SAN FRANCISCO – More than 1,000 banks may fail during the next three to five years as the recession intensifies and loan losses climb, an analyst at RBC Capital Markets estimated this week.
And among large banks, Sterling Financial, of Spokane, has topped analyst Gerard Cassidy’s early-warning system for spotting future trouble.
In 2008, Cassidy forecast 200 to 300 bank failures, but now he says the environment has since deteriorated.
“Residential mortgage delinquencies remain at record levels, home-equity loan defaults are steadily rising and residential construction and land loan non-performing assets are skyrocketing for lenders with excess exposure to the weakest housing markets in the U.S.,” Cassidy wrote in a note to clients.
“In conjunction with the slowdown in the economy, credit deterioration has accelerated in the commercial and industrial and commercial real estate loan areas,” he said.
Since the mortgage-fueled credit crunch erupted in 2007, 34 banks have failed in the United States. While Washington Mutual became the biggest bank failure in history last year, Cassidy expects most of the banks that collapse will be relatively small, with less than $2 billion in assets.
Cassidy and his colleagues developed the warning system for spotting trouble at banks using a calculation known as the Texas Ratio. It measures credit problems as a percentage of the capital a lender has available to deal with them. The formula divides the number of a bank’s non-performing loans, including those 90 days delinquent, by its tangible equity capital plus money set aside for future loan losses.
Cassidy came up with the ratio after covering Texas banks in the 1980s. He noticed that when problem assets grew to more than 100 percent of capital, most of the Texas banks in that precarious position ended up failing.
Among the 50 largest U.S. commercial banks by assets, Sterling Financial had the highest Texas Ratio at the end of the fourth quarter. The ratio of 54 percent was up from 45.4 percent in the third quarter and 15.6 percent at the end of 2007, according to RBC data.

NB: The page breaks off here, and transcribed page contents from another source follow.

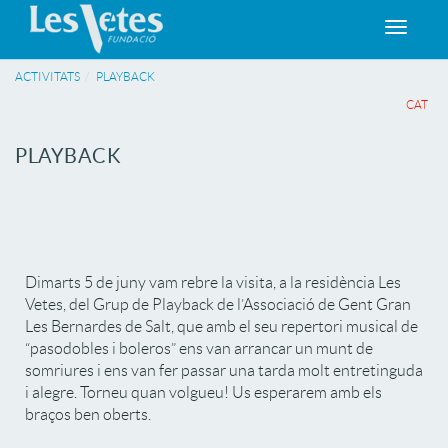
Toggle
navigat
ACTIVITATS
PLAYBACK
CAT
PLAYBACK
Dimarts 5 de juny vam rebre la visita, a la residència Les
Vetes, del Grup de Playback de l’Associació de Gent Gran
Les Bernardes de Salt, que amb el seu repertori musical de
“pasodobles i boleros” ens van arrancar un munt de
somriures i ens van fer passar una tarda molt entretinguda
i alegre. Torneu quan volgueu! Us esperarem amb els
braços ben oberts.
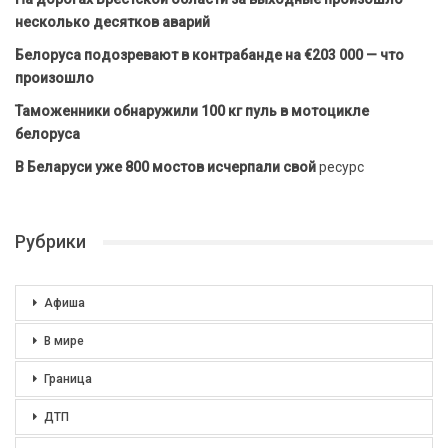
несколько десятков аварий
Белоруса подозревают в контрабанде на €203 000 — что
произошло
Таможенники обнаружили 100 кг пуль в мотоцикле
белоруса
В Беларуси уже 800 мостов исчерпали свой
ресурс
Рубрики
Афиша
В мире
Граница
ДТП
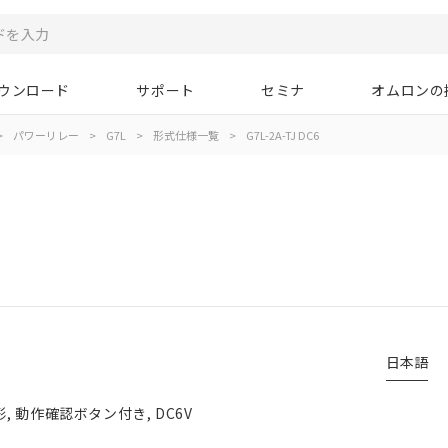
ウンロード
サポート
セミナ
オムロンの
>
パワーリレー
>
G7L
>
形式仕様一覧
>
G7L-2A-TJ DC6
日本語
形, 動作確認ボタン付き, DC6V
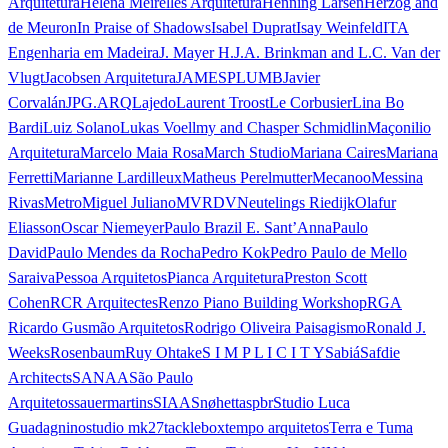
Arquitetura
Helena Meirelles Arquitetura
Henning Larsen
Herzog and
de Meuron
In Praise of Shadows
Isabel Duprat
Isay Weinfeld
ITA
Engenharia em Madeira
J. Mayer H.
J.A. Brinkman and L.C. Van der
Vlugt
Jacobsen Arquitetura
JAMESPLUMB
Javier
Corvalán
JPG.ARQ
Lajedo
Laurent Troost
Le Corbusier
Lina Bo
Bardi
Luiz Solano
Lukas Voellmy and Chasper Schmidlin
Maçonilio
Arquitetura
Marcelo Maia Rosa
March Studio
Mariana Caires
Mariana
Ferretti
Marianne Lardilleux
Matheus Perelmutter
Mecanoo
Messina
Rivas
Metro
Miguel Juliano
MVRDV
Neutelings Riedijk
Olafur
Eliasson
Oscar Niemeyer
Paulo Brazil E. Sant’Anna
Paulo
David
Paulo Mendes da Rocha
Pedro Kok
Pedro Paulo de Mello
Saraiva
Pessoa Arquitetos
Pianca Arquitetura
Preston Scott
Cohen
RCR Arquitectes
Renzo Piano Building Workshop
RGA
Ricardo Gusmão Arquitetos
Rodrigo Oliveira Paisagismo
Ronald J.
Weeks
Rosenbaum
Ruy Ohtake
S I M P L I C I T Y
Sabiá
Safdie
Architects
SANAA
São Paulo
Arquitetos
sauermartins
SIAA
Snøhetta
spbr
Studio Luca
Guadagnino
studio mk27
tacklebox
tempo arquitetos
Terra e Tuma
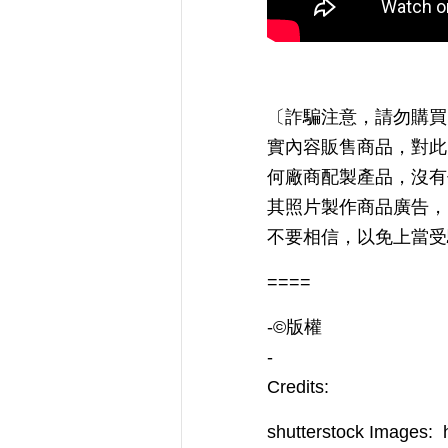
〔詐騙注意，請勿購買
實內容販售商品，對此
何廠商配製產品，沒有
其照片製作商品廣告，
不要相信，以免上當受
====
-©️版權
-
Credits:
shutterstock Images: h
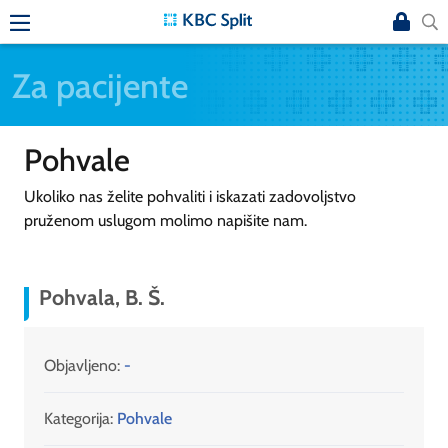
Za pacijente
Pohvale
Ukoliko nas želite pohvaliti i iskazati zadovoljstvo
pruženom uslugom molimo napišite nam.
Pohvala, B. Š.
Objavljeno:
-
Kategorija:
Pohvale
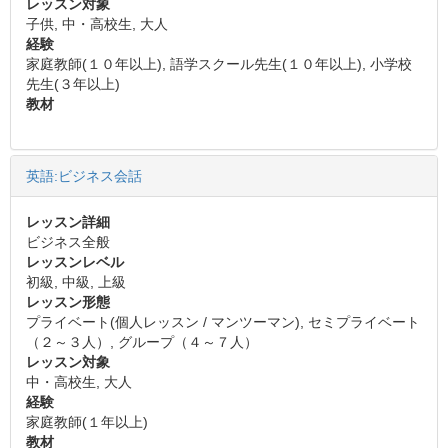
レッスン対象
子供, 中・高校生, 大人
経験
家庭教師(１０年以上), 語学スクール先生(１０年以上), 小学校
先生(３年以上)
教材
英語:ビジネス会話
レッスン詳細
ビジネス全般
レッスンレベル
初級, 中級, 上級
レッスン形態
プライベート(個人レッスン / マンツーマン), セミプライベート
（２～３人）, グループ（４～７人）
レッスン対象
中・高校生, 大人
経験
家庭教師(１年以上)
教材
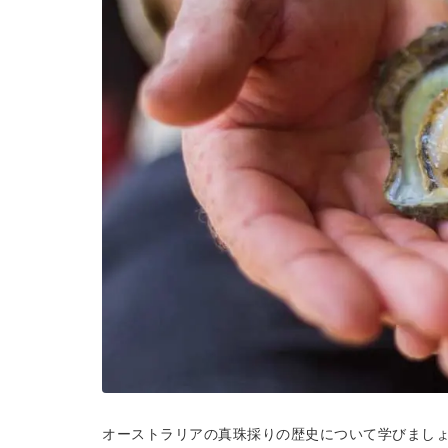
オーストラリアの真珠採りの歴史について学びまし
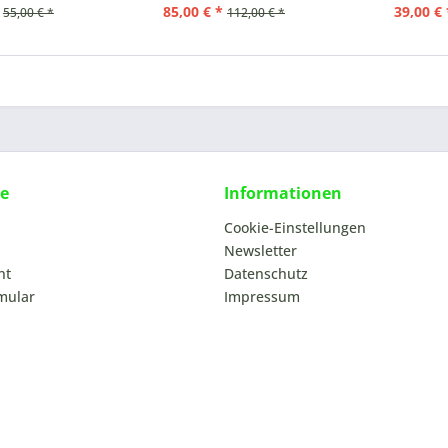
85,00 € *
39,00 € 
55,00 € *
112,00 € *
ce
Informationen
Cookie-Einstellungen
Newsletter
ht
Datenschutz
mular
Impressum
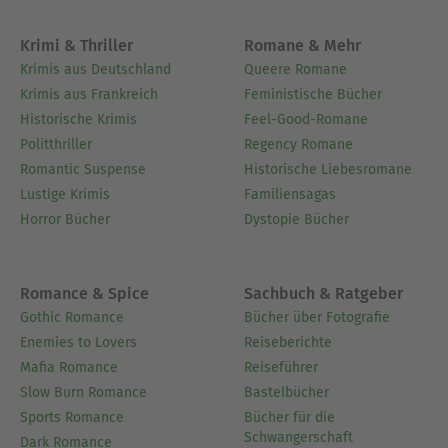
Krimi & Thriller
Romane & Mehr
Krimis aus Deutschland
Queere Romane
Krimis aus Frankreich
Feministische Bücher
Historische Krimis
Feel-Good-Romane
Politthriller
Regency Romane
Romantic Suspense
Historische Liebesromane
Lustige Krimis
Familiensagas
Horror Bücher
Dystopie Bücher
Romance & Spice
Sachbuch & Ratgeber
Gothic Romance
Bücher über Fotografie
Enemies to Lovers
Reiseberichte
Mafia Romance
Reiseführer
Slow Burn Romance
Bastelbücher
Sports Romance
Bücher für die
Schwangerschaft
Dark Romance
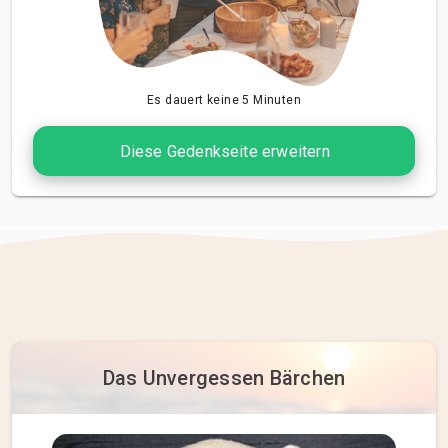
Es dauert keine 5 Minuten
Diese Gedenkseite erweitern
Das Unvergessen Bärchen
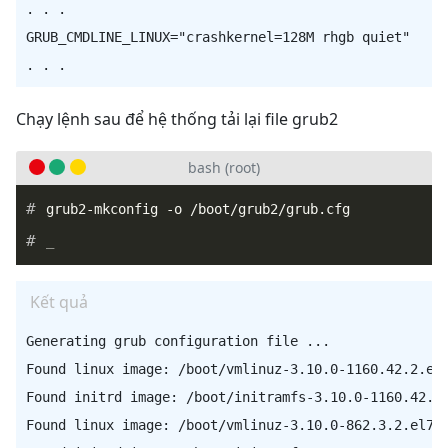
. . .

GRUB_CMDLINE_LINUX="crashkernel=128M rhgb quiet"

Chạy lệnh sau để hệ thống tải lại file grub2
bash (root)
_
Kết quả
Generating grub configuration file ...

Found linux image: /boot/vmlinuz-3.10.0-1160.42.2.el7
Found initrd image: /boot/initramfs-3.10.0-1160.42.2.
Found linux image: /boot/vmlinuz-3.10.0-862.3.2.el7.x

Sterling recently reported a net loss for fourth-quarter 2008 of $356.3 million, or $6.87 a share, compared with net income of $16.9 million, or 33 cents a share, for the 2007 period. For the full year, the net loss was $336.7 million, or $6.51 a share, compared with net income of $93.3 million, or $1.86 a share, in 2007.
The bank suspended its dividend and said executive officers and some senior officers would not receive cash bonuses for 2008.
Non-performing construction loans of almost $485 million did much of the damage in 2008, Sterling said, with $117.4 million of that in Portland.
Sterling Executive Vice President Dan Byrne said the Texas Ratio was developed to assess the condition of savings and loan institutions, not commercial banks.
“It’s unfortunate we got on a list like this using what I think is an antiquated measure,” he said, adding that the Texas Ratio is not one used by regulators to assess a bank’s condition. “By all measures, our capital is very strong in their eyes,” he said.
AmericanWest Bancorporation showed up on another list of undercapitalized banks, released by Highline Financial Corp.
President Patrick Rusnak acknowledged AmericanWest falls short of one of the three benchmarks used by regulators to determine whether a bank is well-capitalized, but he said efforts are under way to get the bank above that standard.
In his research report, Cassidy calls on investors to “avoid the bank stocks” during this precarious climate and gloomy outlook hanging over the industry.
“We are nowhere near the end of this down leg in the current credit cycle,” Cassidy said.